“Entonces los que temían a Jehová hablaron cada uno a su compañero; y Jehová escuchó y oyó, y fue escrito libro de memoria delante del él para los que temen a Jehová, y para los que piensan en su Nombre. Y serán para mí especial tesoro, ha dicho Jehová de los ejércitos, en el día en que Yo actúa; y los perdonaré, como el hombre que perdona a su hijo que le sirve. Entonces volveréis y discerniréis la diferencia entre el justo y el malo, entre el que sirve a Dios y el no le sirve. Porque he aquí, viene el día ardiente como un horno, y todos los soberbios y todos los que hacen maldad serán estopa, aquel día que vendrá los abrasará, ha dicho Jehová de los ejércitos, y no les dejará ni raíz ni rama. Mas a vosotros los que teméis mi nombre, nacerá el Sol de justicia, y en sus alas traerá salvación; y saldréis, y saltaréis como becerros de la manada” (Mal. 3:16-4:2).
Cristo volverá a la tierra física y visiblemente (Hechos 10,11; 1 Tes. 4:13-18) para juzgar a vivos y muertos (Heb. 9:27) establecer su reino eterno de justicia y paz (Lu. 2:32, 33).
El mundo actual será destruido (2 Pedro 3:7-13) y habrán nuevos cielos y nueva tierra (Is. 65:17-25; Ap. 21:1-4; Ap. 22:1-5).

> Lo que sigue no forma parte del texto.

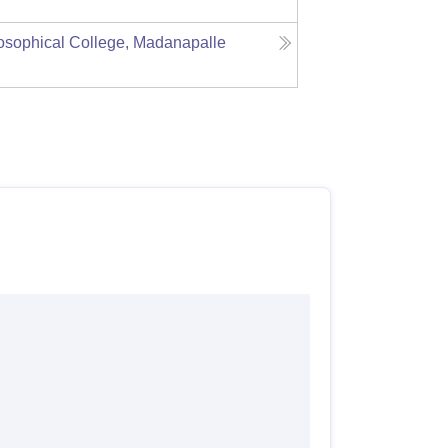
sophical College, Madanapalle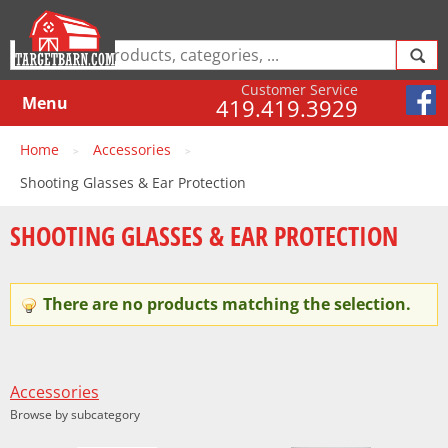
Customer Service
Menu
419.419.3929
Home
Accessories
>
>
Shooting Glasses & Ear Protection
SHOOTING GLASSES & EAR PROTECTION
There are no products matching the selection.
Accessories
Browse by subcategory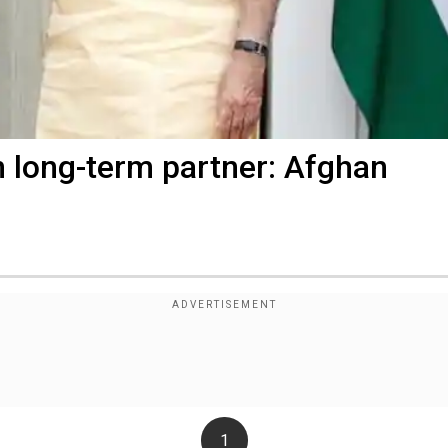
n long-term partner: Afghan
1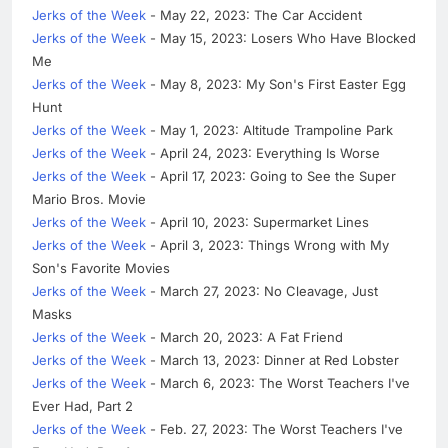
Jerks of the Week
- May 22, 2023: The Car Accident
Jerks of the Week
- May 15, 2023: Losers Who Have Blocked
Me
Jerks of the Week
- May 8, 2023: My Son's First Easter Egg
Hunt
Jerks of the Week
- May 1, 2023: Altitude Trampoline Park
Jerks of the Week
- April 24, 2023: Everything Is Worse
Jerks of the Week
- April 17, 2023: Going to See the Super
Mario Bros. Movie
Jerks of the Week
- April 10, 2023: Supermarket Lines
Jerks of the Week
- April 3, 2023: Things Wrong with My
Son's Favorite Movies
Jerks of the Week
- March 27, 2023: No Cleavage, Just
Masks
Jerks of the Week
- March 20, 2023: A Fat Friend
Jerks of the Week
- March 13, 2023: Dinner at Red Lobster
Jerks of the Week
- March 6, 2023: The Worst Teachers I've
Ever Had, Part 2
Jerks of the Week
- Feb. 27, 2023: The Worst Teachers I've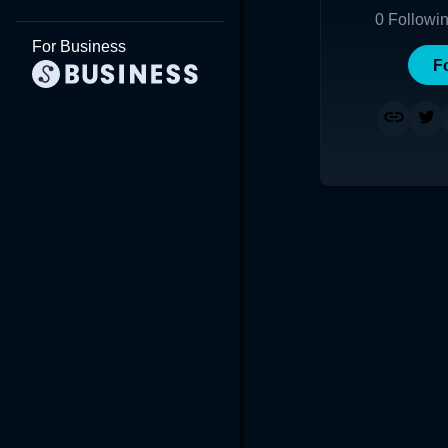
0
Followi
For Business
F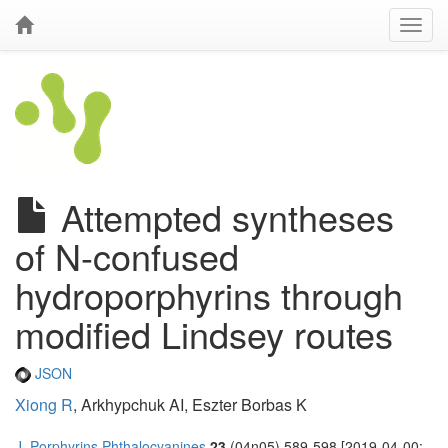
Attempted syntheses
of N-confused
hydroporphyrins through
modified Lindsey routes
JSON
Xiong R
, Arkhypchuk AI, Eszter Borbas K
J. Porphyrins Phthalocyanines
23
(04n05) 589-598 [2019-04-00;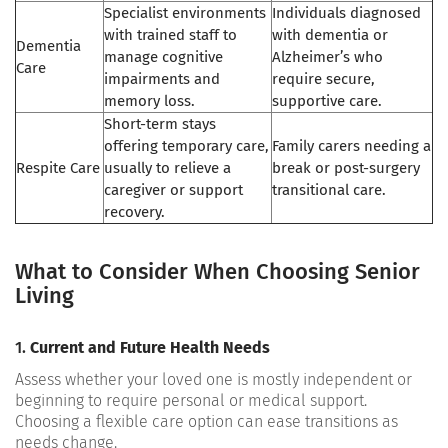
Specialist environments
Individuals diagnosed
with trained staff to
with dementia or
Dementia
manage cognitive
Alzheimer’s who
Care
impairments and
require secure,
memory loss.
supportive care.
Short-term stays
offering temporary care,
Family carers needing a
Respite Care
usually to relieve a
break or post-surgery
caregiver or support
transitional care.
recovery.
What to Consider When Choosing Senior
Living
1.
Current and Future Health Needs
Assess whether your loved one is mostly independent or
beginning to require personal or medical support.
Choosing a flexible care option can ease transitions as
needs change.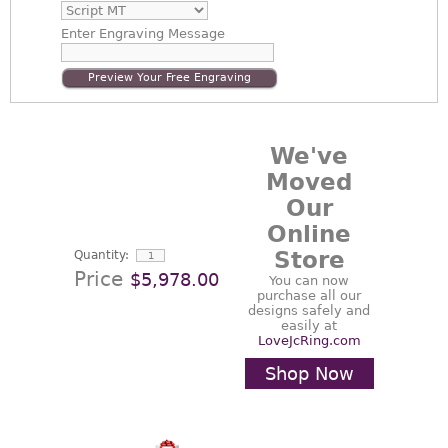
Enter
Engraving Message
Preview Your Free Engraving
We've
Moved
Our
Online
Store
Quantity:
Price
$5,978.00
You can now
purchase all our
designs safely and
easily at
LoveJcRing.com
Shop Now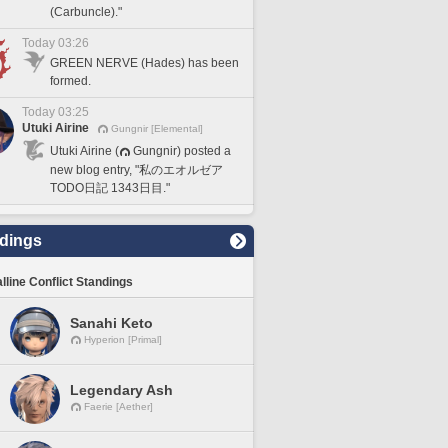
(Carbuncle)."
Today 03:26
GREEN NERVE (Hades) has been
formed.
Today 03:25
Utuki Airine
Gungnir [Elemental]
Utuki Airine (
Gungnir) posted a
new blog entry, "私のエオルゼア
TODO日記 1343日目."
dings
lline Conflict Standings
Sanahi Keto
Hyperion [Primal]
Legendary Ash
Faerie [Aether]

En el Gran Día de Juicio todo ser humano se presentará delante de Dios para ser juzgado por lo que ha hecho (Ap. 21:8). Los libros serán abiertos y aquellos cuyos nombres no se hallan escritos en el libro del Cordero de la vida serán echados en el lago de fuego que es la segunda muerte y el infierno, del cual no hay salvación posible (Ap. 20:12-15).

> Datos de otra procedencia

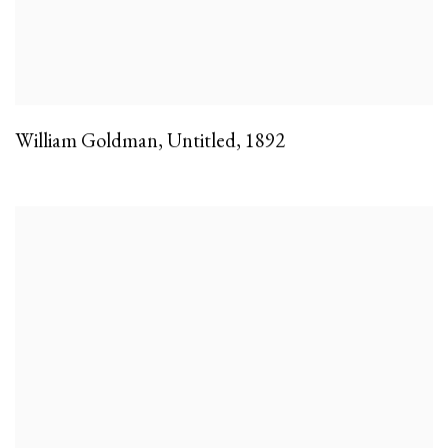
William Goldman
,
Untitled
,
1892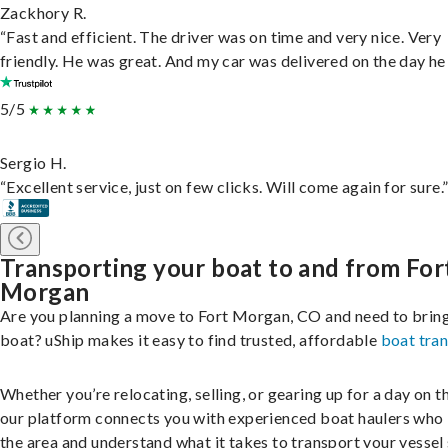
Zackhory R.
“Fast and efficient. The driver was on time and very nice. Very
friendly. He was great. And my car was delivered on the day he 
5/5
Sergio H.
“Excellent service, just on few clicks. Will come again for sure.
Transporting your boat to and from For
Morgan
Are you planning a move to Fort Morgan, CO and need to brin
boat? uShip makes it easy to find trusted, affordable
boat tra
Whether you’re relocating, selling, or gearing up for a day on th
our platform connects you with experienced boat haulers wh
the area and understand what it takes to transport your vessel 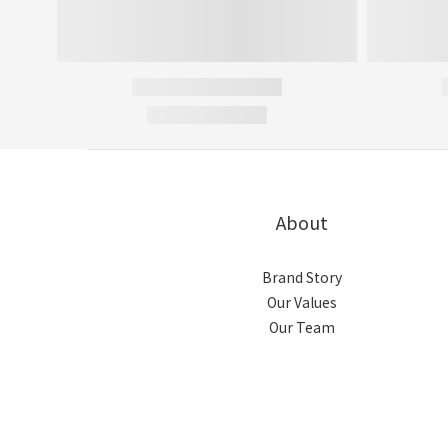
About
Brand Story
Our Values
Our Team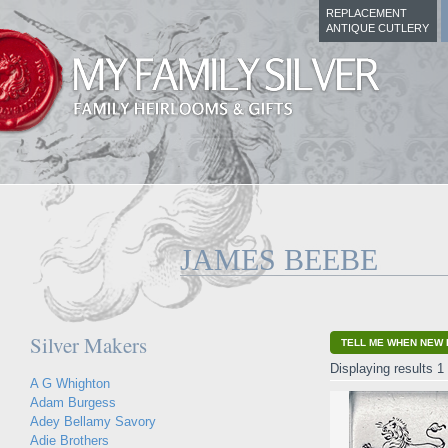
REPLACEMENT
ANTIQUE CUTLERY
JAMES BEEBE
Silver Makers
TELL ME WHEN NEW 
Displaying results 1 
A G Whighton
Adam Burgess
Adey Bellamy Savory
Adie Brothers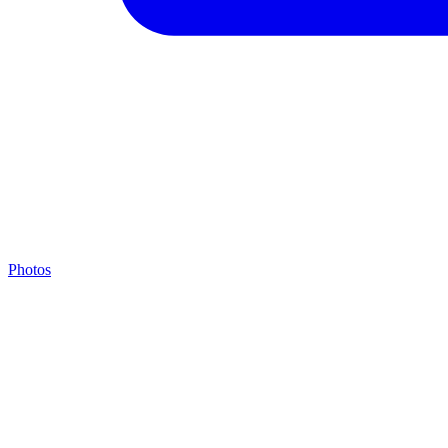
Photos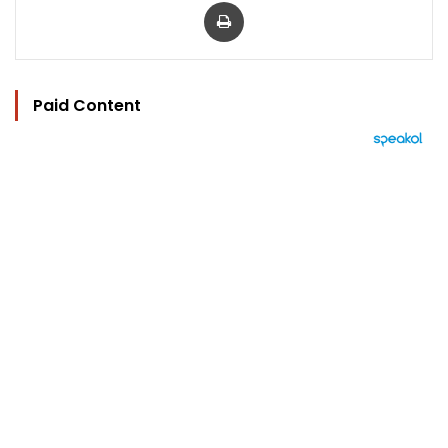
Print
Paid Content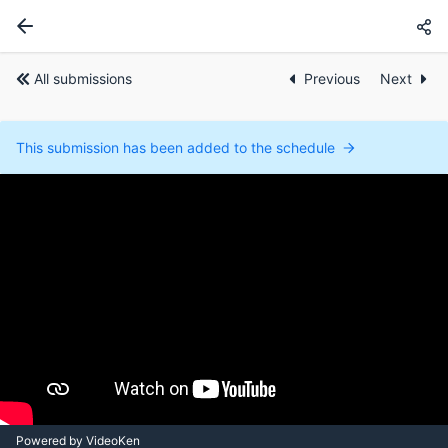
All submissions
Previous
Next
This submission has been added to the schedule
Powered by VideoKen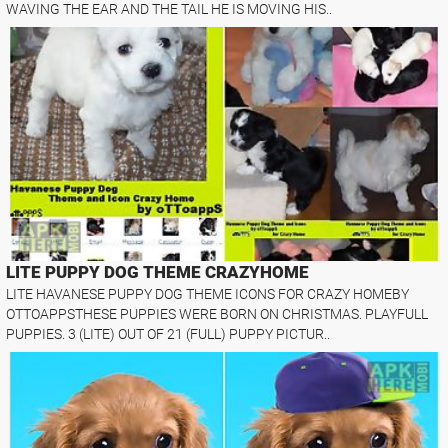
WAVING THE EAR AND THE TAIL HE IS MOVING HIS..
LITE PUPPY DOG THEME CRAZYHOME
LITE HAVANESE PUPPY DOG THEME ICONS FOR CRAZY HOMEBY
OTTOAPPSTHESE PUPPIES WERE BORN ON CHRISTMAS. PLAYFULL
PUPPIES. 3 (LITE) OUT OF 21 (FULL) PUPPY PICTUR..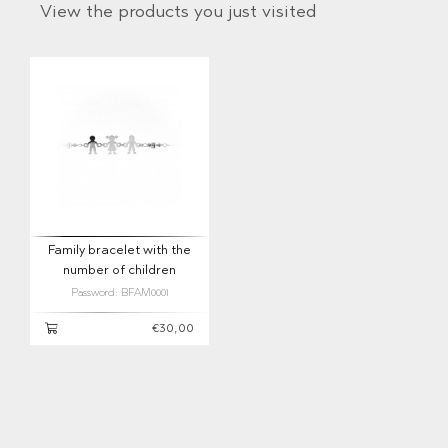
View the products you just visited
Family bracelet with the
number of children
Password: BFAM0001
€30,00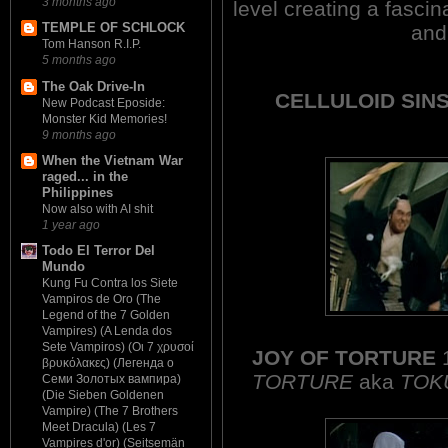
3 months ago
level creating a fasci
TEMPLE OF SCHLOCK
and
Tom Hanson R.I.P.
5 months ago
The Oak Drive-In
CELLULOID SINS
New Podcast Eposide:
Monster Kid Memories!
9 months ago
When the Vietnam War
raged... in the
Philippines
Now also with AI shit
1 year ago
Todo El Terror Del
Mundo
Kung Fu Contra los Siete
Vampiros de Oro (The
Legend of the 7 Golden
Vampires) (A Lenda dos
Sete Vampiros) (Οι 7 χρυσοί
JOY OF TORTURE
βρυκόλακες) (Легенда о
TORTURE
aka
TOK
Семи Золотых вампира)
(Die Sieben Goldenen
Vampire) (The 7 Brothers
Meet Dracula) (Les 7
Vampires d'or) (Seitsemän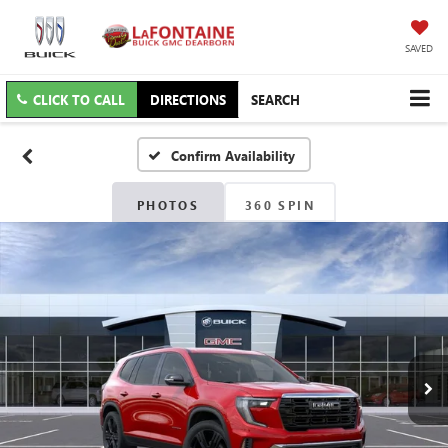
SAVED
CLICK TO CALL
DIRECTIONS
SEARCH
Confirm Availability
PHOTOS
360 SPIN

Los salvos son los que han recibido el perdón de sus pecados (Mal. 3:17); han lavados sus ropas en la sangre del Cordero, el único medio de salvación (Ap. 1:5; Ap. 22:14), y están limpios para presentarse delante de Dios (Rom. 5:1, 2).
Los salvos comerán a la mesa con Abraham, Isaac, y Jacob en el reino de Dios (Mat. 8:11) y reinarán con Cristo eternamente.

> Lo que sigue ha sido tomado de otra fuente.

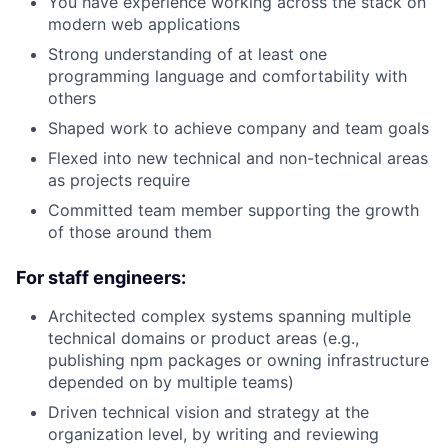
You have experience working across the stack on
modern web applications
Strong understanding of at least one
programming language and comfortability with
others
Shaped work to achieve company and team goals
Flexed into new technical and non-technical areas
as projects require
Committed team member supporting the growth
of those around them
For staff engineers:
Architected complex systems spanning multiple
technical domains or product areas (e.g.,
publishing npm packages or owning infrastructure
depended on by multiple teams)
Driven technical vision and strategy at the
organization level, by writing and reviewing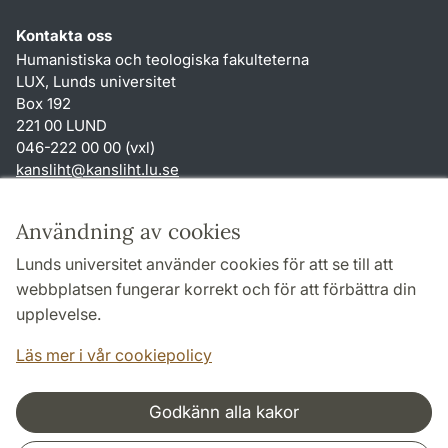
Kontakta oss
Humanistiska och teologiska fakulteterna
LUX, Lunds universitet
Box 192
221 00 LUND
046-222 00 00 (vxl)
kansliht
@
kansliht.lu
.
se
Genvägar
Användning av cookies
Om webbplatsen och cookies
Lunds universitet använder cookies för att se till att
Behandling av personuppgifter
webbplatsen fungerar korrekt och för att förbättra din
Tillgänglighetsredogörelse
upplevelse.
TYPO3-login
Läs mer i vår cookiepolicy
Godkänn alla kakor
Samarbeten och nätverk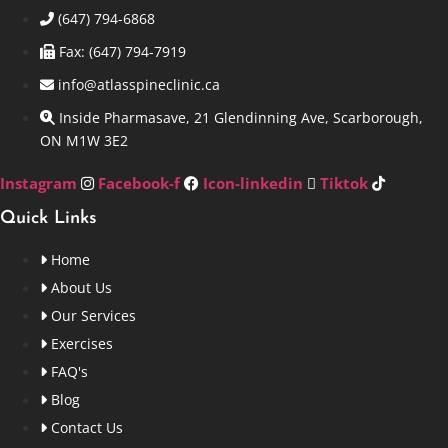
(647) 794-6868
Fax: (647) 794-7919
info@atlasspineclinic.ca
Inside Pharmasave, 21 Glendinning Ave, Scarborough,
ON M1W 3E2
Instagram
Facebook-f
Icon-linkedin
Tiktok
Quick Links
Home
About Us
Our Services
Exercises
FAQ's
Blog
Contact Us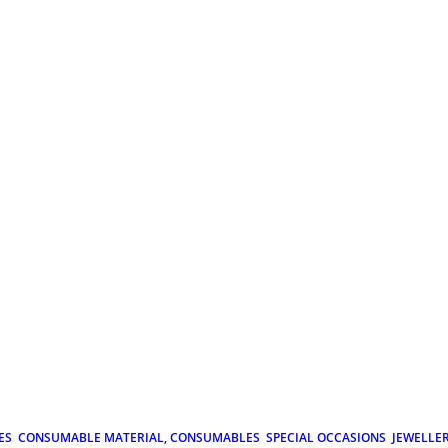
ES
CONSUMABLE MATERIAL, CONSUMABLES
SPECIAL OCCASIONS
JEWELLE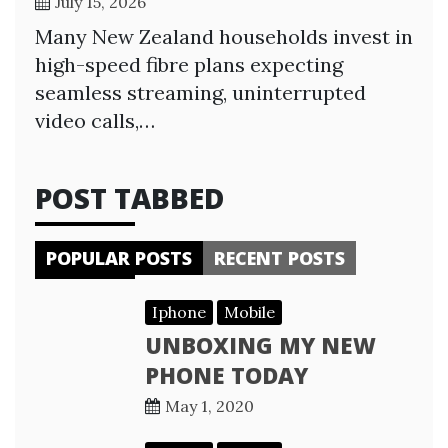
July 15, 2026
Many New Zealand households invest in
high-speed fibre plans expecting
seamless streaming, uninterrupted
video calls,…
POST TABBED
POPULAR POSTS
RECENT POSTS
Iphone
Mobile
UNBOXING MY NEW
PHONE TODAY
May 1, 2020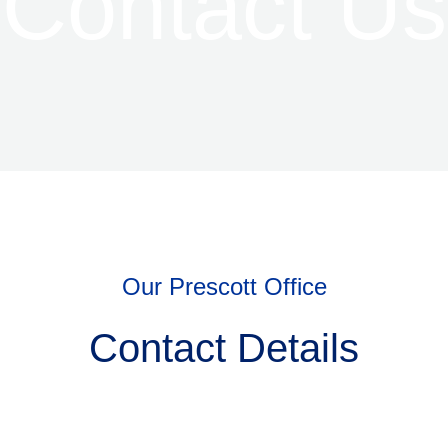
Contact Us
Our Prescott Office
Contact Details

Ya no habrá más mal, lágrimas o sufrimiento (Ap. 21:4), sino paz y prosperidad bajo el gobierno justo de Cristo a quien servirán gozosamente y adorarán como su Rey, su Dios y Salvador por la salvación que les ha procurado con su sangre (Is. 25:6-12; Is. 66:17-15; Ez. 48:35; Zac. 14:16; Ap. 21.1-6).
La salvación es única y exclusivamente por la gracia de Dios, sin mérito humano, y sin la mediación de la Iglesia, santos o vírgenes (Ex. 15:2; Jonás 2:9; Salmo 3:8; Is. 45:21, 22; Hechos 4:12; Rom. 1:16; Ef. 1:3-14; Heb. 5:9; Ap. 7:10).
A Él, Dios Padre, Hijo y Espíritu Santo, el bienaventurado y solo Soberano, Rey de reyes y Señor de señores, sea la gloria, la honra, el poder y la alabanza, única, exclusiva y eternamente, ahora y por los siglos de los siglos. Amén (Ez. 1:26-28; 1 Tim. 6:15, 16; Ap. 5:11-13).